Si l’on considère que les questions épistémologiques se situent au niveau paradigmatique, les questions de rhétorique concernent plutôt le niveau syntagmatique, celui qui s’intéresse à la production, à la structuration et à l’évolution de tout discours. Mais il ne faut pas associer la rhétorique à une certaine idée d’opacité. Cette question va bien au-delà des raisonnements profanes, elle interroge toute une histoire sur le culte de l’abstraction française et du spéculatif (l’illusion de scientificité).

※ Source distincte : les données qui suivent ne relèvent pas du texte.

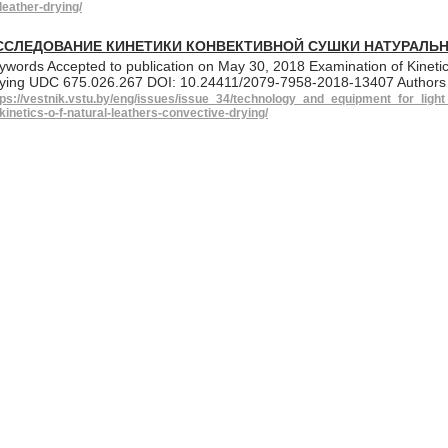
-leather-drying/
ССЛЕДОВАНИЕ КИНЕТИКИ КОНВЕКТИВНОЙ СУШКИ НАТУРАЛЬ
ywords Accepted to publication on May 30, 2018 Examination of Kinetic
ying UDC 675.026.267 DOI: 10.24411/2079-7958-2018-13407 Author
tps://vestnik.vstu.by/eng/issues/issue_34/technology_and_equipment_for_lig
-kinetics-o-f-natural-leathers-convective-drying/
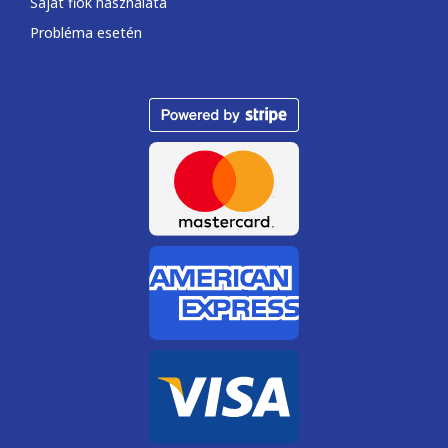
Saját fiók használata
Probléma esetén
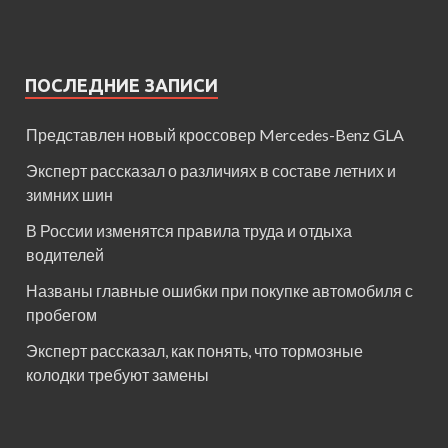
ПОСЛЕДНИЕ ЗАПИСИ
Представлен новый кроссовер Mercedes-Benz GLA
Эксперт рассказал о различиях в составе летних и
зимних шин
В России изменятся правила труда и отдыха
водителей
Названы главные ошибки при покупке автомобиля с
пробегом
Эксперт рассказал, как понять, что тормозные
колодки требуют замены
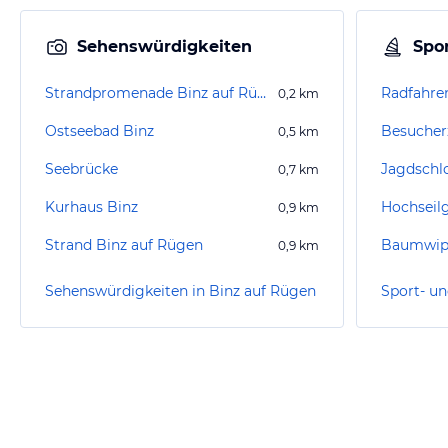
Sehenswürdigkeiten
Spor
Strandpromenade Binz auf Rügen
Radfahre
0,2
km
Ostseebad Binz
0,5
km
Seebrücke
0,7
km
Kurhaus Binz
Hochseil
0,9
km
Strand Binz auf Rügen
Baumwipf
0,9
km
Sehenswürdigkeiten in Binz auf Rügen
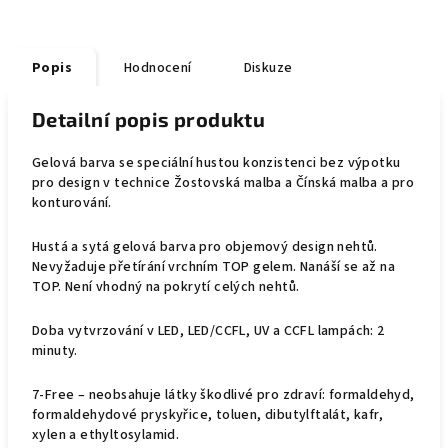
Popis
Hodnocení
Diskuze
Detailní popis produktu
Gelová barva se speciální hustou konzistenci bez výpotku
pro design v technice Žostovská malba a Čínská malba a pro
konturování.
Hustá a sytá gelová barva pro objemový design nehtů.
Nevyžaduje přetírání vrchním TOP gelem. Nanáší se až na
TOP. Není vhodný na pokrytí celých nehtů.
Doba vytvrzování v LED, LED/CCFL, UV a CCFL lampách: 2
minuty.
7-Free – neobsahuje látky škodlivé pro zdraví: formaldehyd,
formaldehydové pryskyřice, toluen, dibutylftalát, kafr,
xylen a ethyltosylamid.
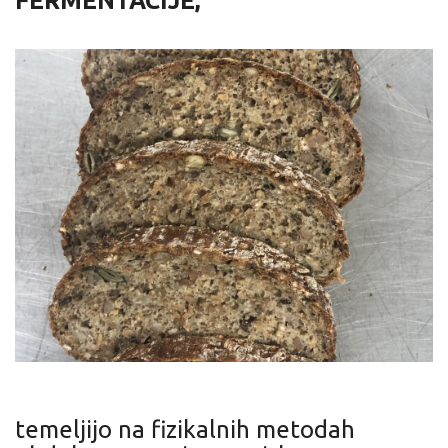
FERMENTACIJE,
temeljijo na fizikalnih metodah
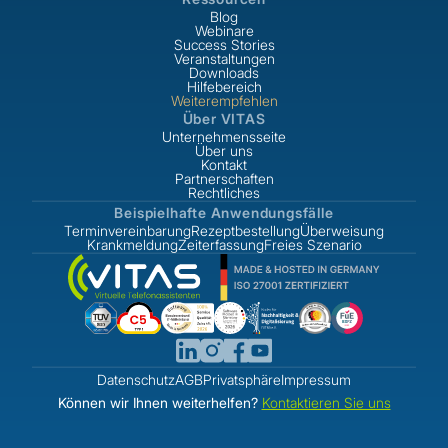
Blog
Webinare
Success Stories
Veranstaltungen
Downloads
Hilfebereich
Weiterempfehlen
Über VITAS
Unternehmensseite
Über uns
Kontakt
Partnerschaften
Rechtliches
Beispielhafte Anwendungsfälle
Terminvereinbarung
Rezeptbestellung
Überweisung
Krankmeldung
Zeiterfassung
Freies Szenario
Datenschutz
AGB
Privatsphäre
Impressum
Können wir Ihnen weiterhelfen?
Kontaktieren Sie uns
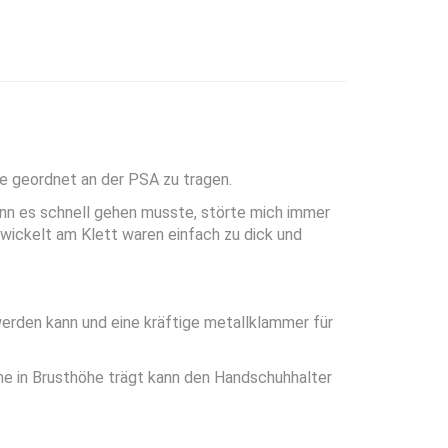
e geordnet an der PSA zu tragen.
nn es schnell gehen musste, störte mich immer
wickelt am Klett waren einfach zu dick und
werden kann und eine kräftige metallklammer für
ne in Brusthöhe trägt kann den Handschuhhalter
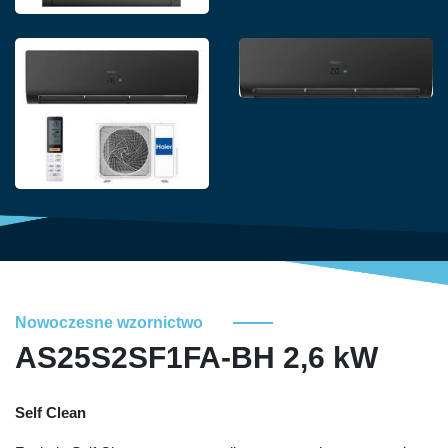
Nowoczesne wzornictwo
AS25S2SF1FA-BH 2,6 kW
Self Clean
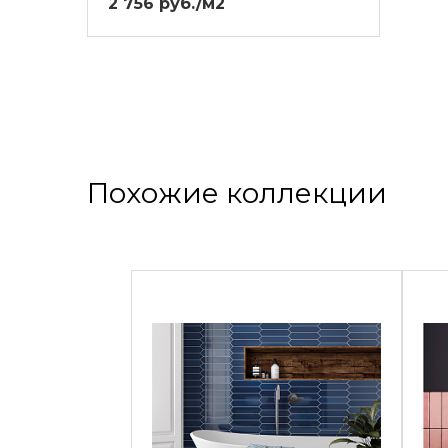
2 756 руб./м2
Похожие коллекции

Puisque la Science communiquée est un “savoir argumentatif”, elle s’intègre dans un dispositif de médiation qui assure donc son existence, sa valorisation et rend possible son “expansion”. Elle est de la sorte sûre de pouvoir assurer les moyens de sa reconnaissance et l’affirmation de son paradigme.

Notes
312.

La Théorie de l’Information et de la Communication, la Sociologie de la Connaissance et la Linguistique, la Sémiotique ou bien la Pragmatique, dont la théorie de l’argumentation. En effet, dans la perspective pragmatique il est à signaler la théorie de l’argumentation de Perelman, la théorie de l’énonciation de Ducrot, la théorie du jeu de Quine (avec la mise en valeur du rôle joué par le contexte).

313.

Il existe même l’idée que la rhétorique de la Science est sa scientificité.

314.

Cf. Perelman (Ch), opus cit. À signaler également l’ouvrage de E. Eggs La Grammaire du discours argumentatif qui intègre dans l’argumentation les plans de la syntaxe et du texte. Cinq plans structurés autour du type d’activité (décrire, raconter, prescrire, expliquer, argumenter), du type de texte (rapport, dictionnaire, loi, manuel, articles...) et des éléments linguistiques y sont préconisés.

315.

Par exemple, les règles de reécriture qui concernent, notamment, les différentes manières de produire des définitions, sont utilisées, en effet, pour aider à la construction et à l’affirmation du sens.

316.

Cf. la Rhétorique d’argumentation.

317.

FUCHS (C.).- “La paraphrase entre la langue et le discours” in Langue Française, n°53, 1982, p 22-33. L’auteur défend également que la paraphrase est une activité de reformulation qui aide à la restitution du sens d’un discours produit.

318.

Les techniques d’enseignement se composaient, entre autres éléments importants, de l’inventio, du dispositio (le texte dont le modèle classique est composé de quatre parties : l’exorde, la narration, la confirmation - exposition des faits et argumentation- et l’épilogue), et l’ elocutio.

319.

Et notamment les principes argumentatifs très importantes de topoï généraux (appliqués au savoir en général) et les topoï spécifiques (appliqués à chaque domaine). Les faits, les vérités et les présomptions sont des notions attachées aux tópoi généraux et sont considérés comme les éléments reconnus par un auditoire universel. Les valeurs et les tópoi spécifiques sont les éléments que l’on reconnaît dans des auditoires spécifiques.

320.

On ne fera pas ici la distinction entre Oratoire (liée à la pratique) et Rhétorique (ensemble de principes théoriques de l’éloquence).

321.

Ce sont des éléments constitués par différents types d’arguments. Il y a, par exemple, les arguments d’inclusion partie-tout, de comparaison, d’analogie, pragmatiques, d’autorité, du degré, de l’ordre, de l’exemple, etc., qui visent, en fait, une présentation logique de la structure et des rapports des diverses réalités. Ainsi, chaque ensemble textuel (discours) est défini par le même type de règles.